**Task prompt:** The required output is a verbatim transcription of the listing, pictures excluded.

※

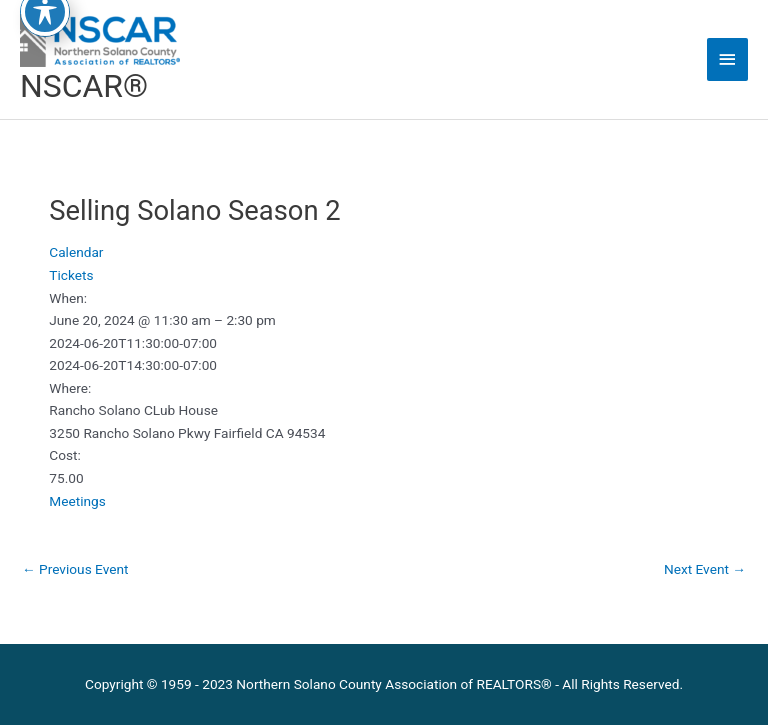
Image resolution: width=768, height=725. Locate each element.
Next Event (705, 569)
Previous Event (75, 569)
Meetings (77, 501)
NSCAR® (84, 86)
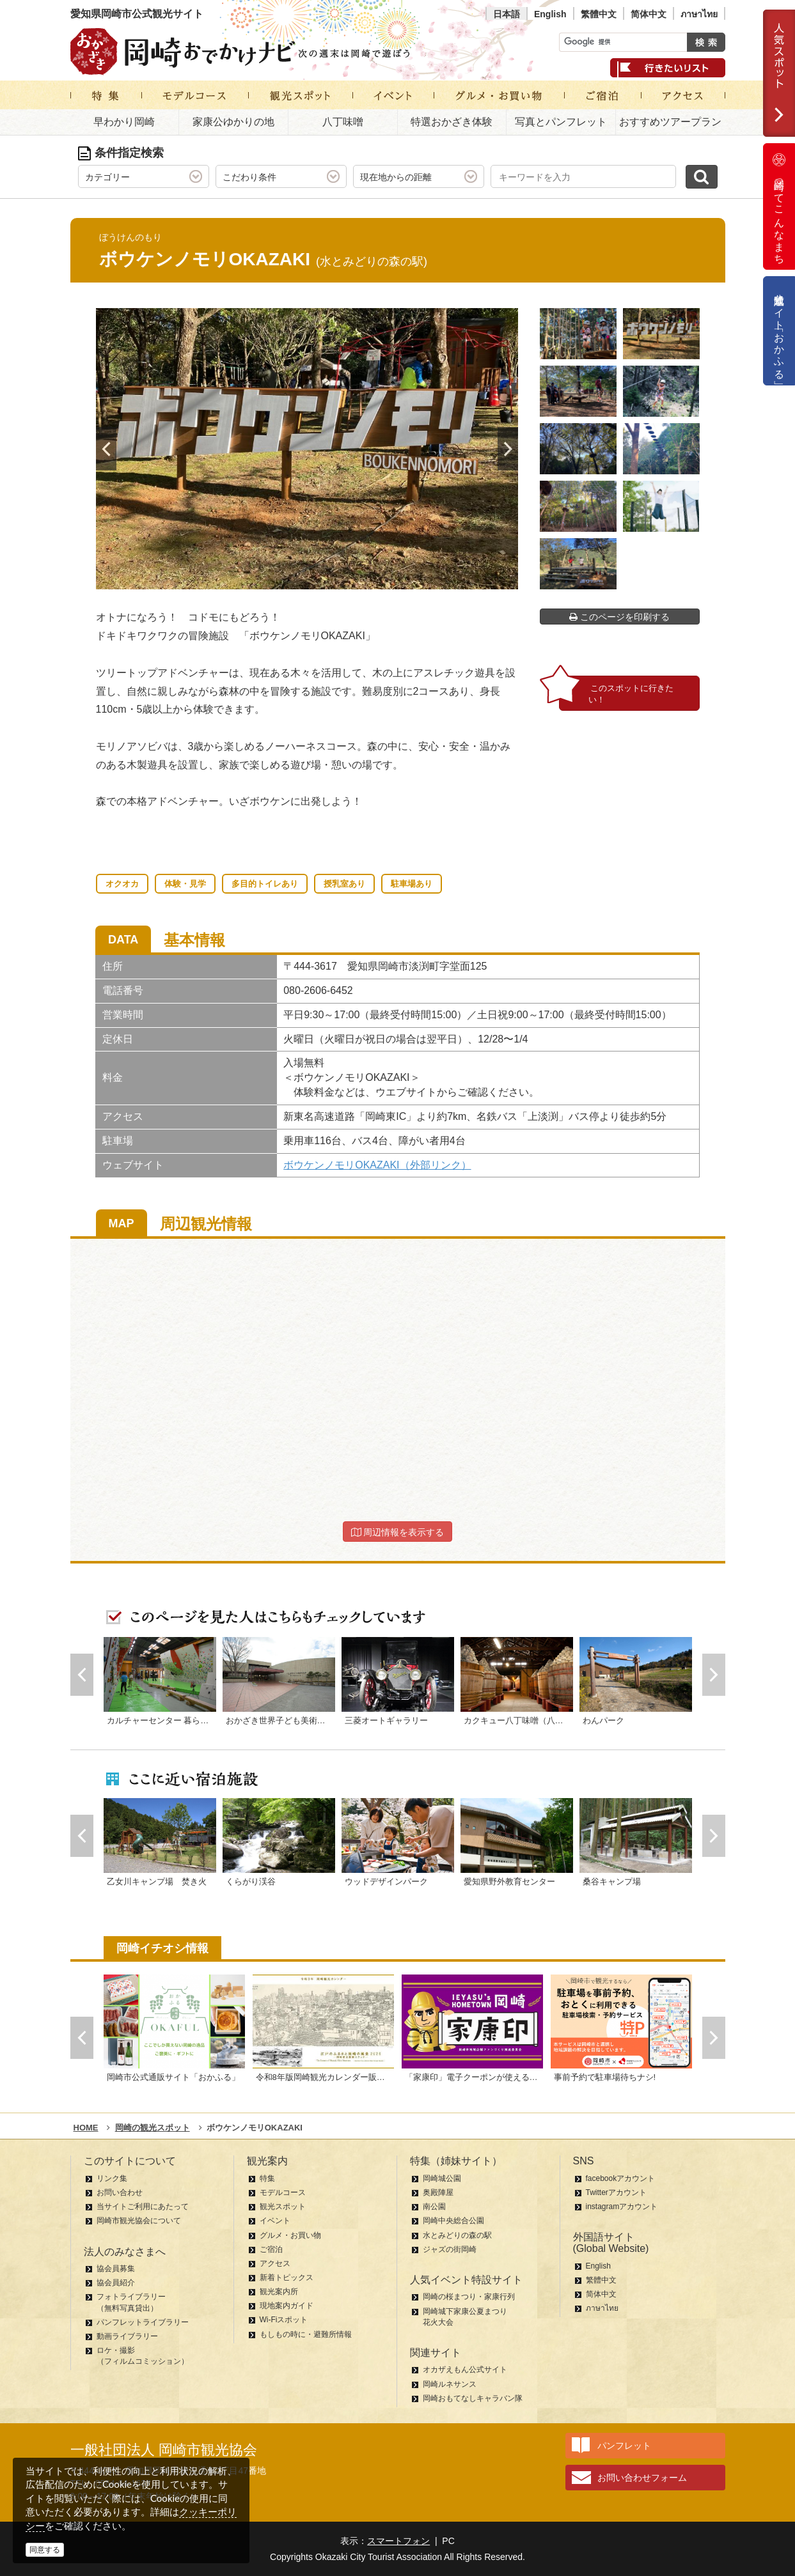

※

**Answer for the task:**
Image resolution: width=768, height=725. Locate each element.
Next Event (705, 569)
Previous Event (75, 569)
Meetings (77, 501)
NSCAR® (84, 86)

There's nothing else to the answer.